International experts say the UN’s consideration of creating a sanctions panel so close to next month’s scheduled legislative elections could destabilise the country, which has been wracked by repeated coup attempts and increased drug trafficking in recent years.

UN Secretary General Ban Ki-moon’s report stated Guinea Bissau “has graduated from a drugs transit hub to become a major market-place in the drugs trade,” and suffers from “deepening political malaise and the specters of military tension and pressure.”

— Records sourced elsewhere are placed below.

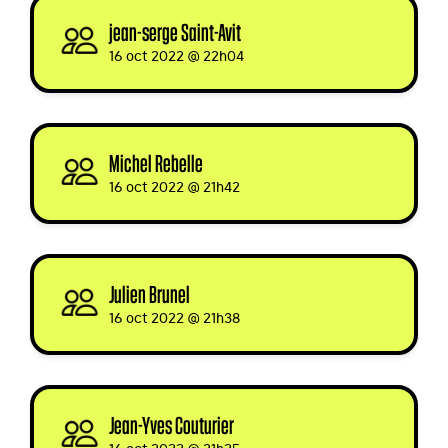
jean-serge Saint-Avit
signed
16 oct 2022 @ 22h04
Michel Rebelle
signed
16 oct 2022 @ 21h42
Julien Brunel
signed
16 oct 2022 @ 21h38
Jean-Yves Couturier
signed
16 oct 2022 @ 21h25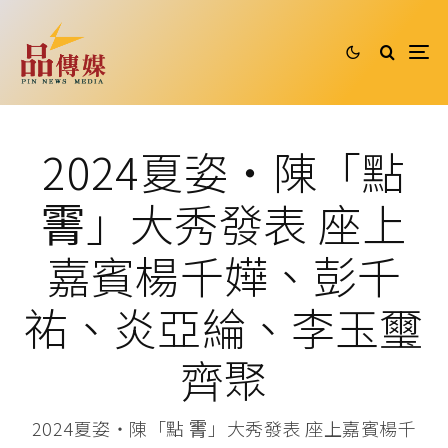
2024夏姿・陳「點
䨝」大秀發表 座上
嘉賓楊千嬅、彭千
祐、炎亞綸、李玉璽
齊聚
2024夏姿・陳「點 䨝」大秀發表 座上嘉賓楊千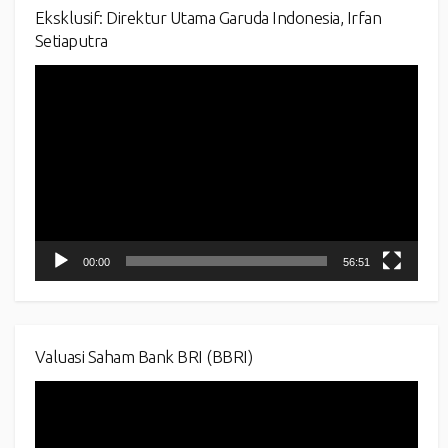
Eksklusif: Direktur Utama Garuda Indonesia, Irfan
Setiaputra
Video
Player
00:00
56:51
Valuasi Saham Bank BRI (BBRI)
Video
Player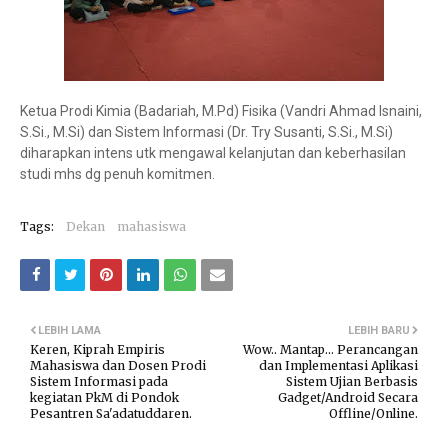
Ketua Prodi Kimia (Badariah, M.Pd) Fisika (Vandri Ahmad Isnaini,
S.Si., M.Si) dan Sistem Informasi (Dr. Try Susanti, S.Si., M.Si)
diharapkan intens utk mengawal kelanjutan dan keberhasilan
studi mhs dg penuh komitmen.
Tags:
Dekan
mahasiswa
LEBIH LAMA
LEBIH BARU
Keren, Kiprah Empiris
Wow.. Mantap... Perancangan
Mahasiswa dan Dosen Prodi
dan Implementasi Aplikasi
Sistem Informasi pada
Sistem Ujian Berbasis
kegiatan PkM di Pondok
Gadget/Android Secara
Pesantren Sa'adatuddaren.
Offline/Online.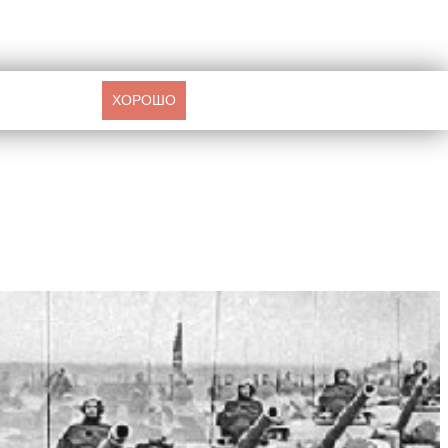
ХОРОШО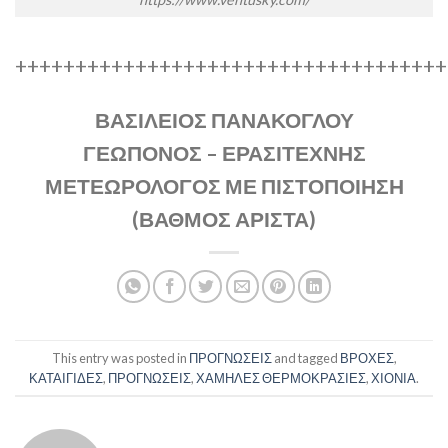
++++++++++++++++++++++++++++++++++++
ΒΑΣΙΛΕΙΟΣ ΠΑΝΑΚΟΓΛΟΥ
ΓΕΩΠΟΝΟΣ – ΕΡΑΣΙΤΕΧΝΗΣ
ΜΕΤΕΩΡΟΛΟΓΟΣ ΜΕ ΠΙΣΤΟΠΟΙΗΣΗ
(ΒΑΘΜΟΣ ΑΡΙΣΤΑ)
This entry was posted in
ΠΡΟΓΝΩΣΕΙΣ
and tagged
ΒΡΟΧΕΣ
,
ΚΑΤΑΙΓΙΔΕΣ
,
ΠΡΟΓΝΩΣΕΙΣ
,
ΧΑΜΗΛΕΣ ΘΕΡΜΟΚΡΑΣΙΕΣ
,
ΧΙΟΝΙΑ
.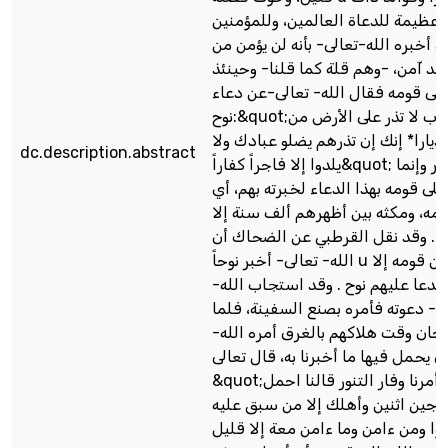
 عظيمة للدعاة العالمين، وللمؤمنين
د أخبره الله-تعالى- بأنه لن يؤمن من
قد آمن، -وهم قلة كما قلنا- وحينئذ
على قومه فقال الله- تعالى-عن دعاء
نوح:&quot;وقال نوح رب لا تذر على الأرض من
ديارا* إنك إن تذرهم يضلو عبادك ولا
dc.description.abstract
يلدوا إلا فاجراً كفاراً&quot; قال ابن كثير وإنما
على قومه بهذا الدعاء لخبرته بهم، أي
ومه، ومكثه بين أظهرهم ألف سنة إلا
 . وقد نقل القرطبي عن الضحاك أن
الله- تعالى- أخبر نوحاً u بأنه لن يؤمن من قومه إلا
 فدعا عليهم نوح . وقد استجاب الله
ى- دعوته فأمره بصنع السفينة، فلما
، وحان وقت هلاكهم بالغرق أمره الله
أن يحمل فيها ما أخبرنا به، قال تعالى
&quot;حتى اذا جاء أمرنا وفار التنور قالنا احمل
وجين اثنين وأهلك إلا من سبق عليه
القوا ومن ءامن وما ءامن معة إلا قليل&qu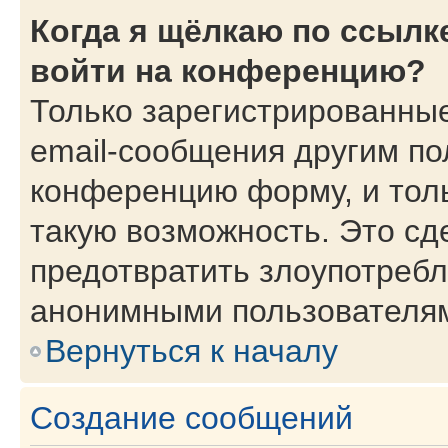
Когда я щёлкаю по ссылке
войти на конференцию?
Только зарегистрированные
email-сообщения другим по
конференцию форму, и тол
такую возможность. Это сд
предотвратить злоупотребл
анонимными пользователя
Вернуться к началу
Создание сообщений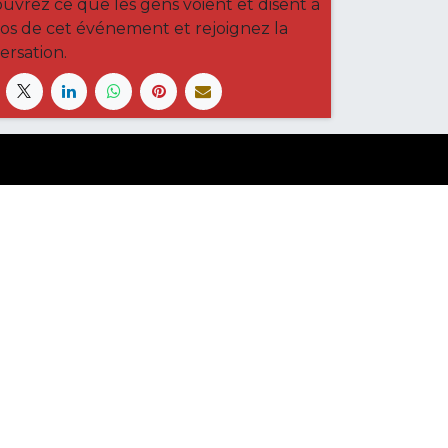
uvrez ce que les gens voient et disent à
os de cet événement et rejoignez la
ersation.
ancrant dans les valeurs de son
ré par
- Le #1
Open Source eCommerce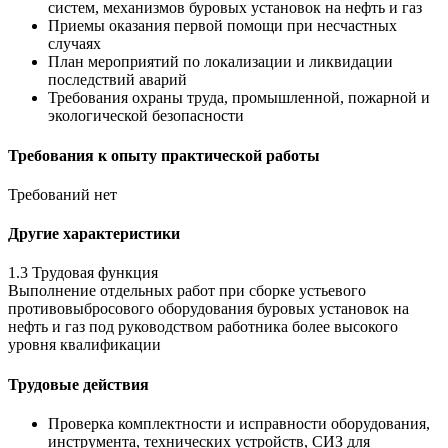
систем, механизмов буровых установок на нефть и газ
Приемы оказания первой помощи при несчастных
случаях
План мероприятий по локализации и ликвидации
последствий аварий
Требования охраны труда, промышленной, пожарной и
экологической безопасности
Требования к опыту практической работы
Требований нет
Другие характеристики
1.3 Трудовая функция
Выполнение отдельных работ при сборке устьевого
противовыбросового оборудования буровых установок на
нефть и газ под руководством работника более высокого
уровня квалификации
Трудовые действия
Проверка комплектности и исправности оборудования,
инструмента, технических устройств, СИЗ для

The UN report wrote organised crime could roll back governance and peace-building progress, and “wreak havoc throughout the country and along its borders.” It also wrote the UN Security Council should discuss setting up a panel to discuss the possibility of “targeted sanctions that would help reverse the current disturbing growth in the drug trafficking crisis in the country".
Bad timing

But an international expert familiar with the situation in Guinea-Bissau, who asked not to be named, told IRIN: “This is not the moment for a sanctions panel. The main objective of the international community in Guinea-Bissau is to promote political stability and ensure elections are held in November. Setting up a panel right now could derail that process.”

Elections are scheduled to take place 16 November, said Zubaida Rasul, senior political affairs officer and Officer-in-Charge at the UN Peacebuilding Office in Guinea Bissau.

According to her, election plans are on track: the Supreme Court has approved a list of 21 political parties expected to take part in the legislative elections; ballots are expected by 27 October, after which 2,700 voter stations will be set up nationwide. The European Union has confirmed it will send election observers.


According to Antonio Mazzitelli, West Africa’s representative of the UN Office on Drugs and Crime (UNODC), the government is making progress against drug trafficking in Guinea-Bissau.

“At the highest level, the political leadership has proved to be on the right track by retaining key ministers who are running the anti-narcotics and security fight,” Mazzitelli said. He continued, “The past three prime ministers have put a crackdown on drugs, [making] rule of law and security their priorities…the few advances that have been made in this country have been in these areas.”

He cited the fact that international monitors were allowed to search a plane alleged to have been transporting drugs that was seized at the airport in July, “Nothing as such would have been possible 15 months ago,” he said.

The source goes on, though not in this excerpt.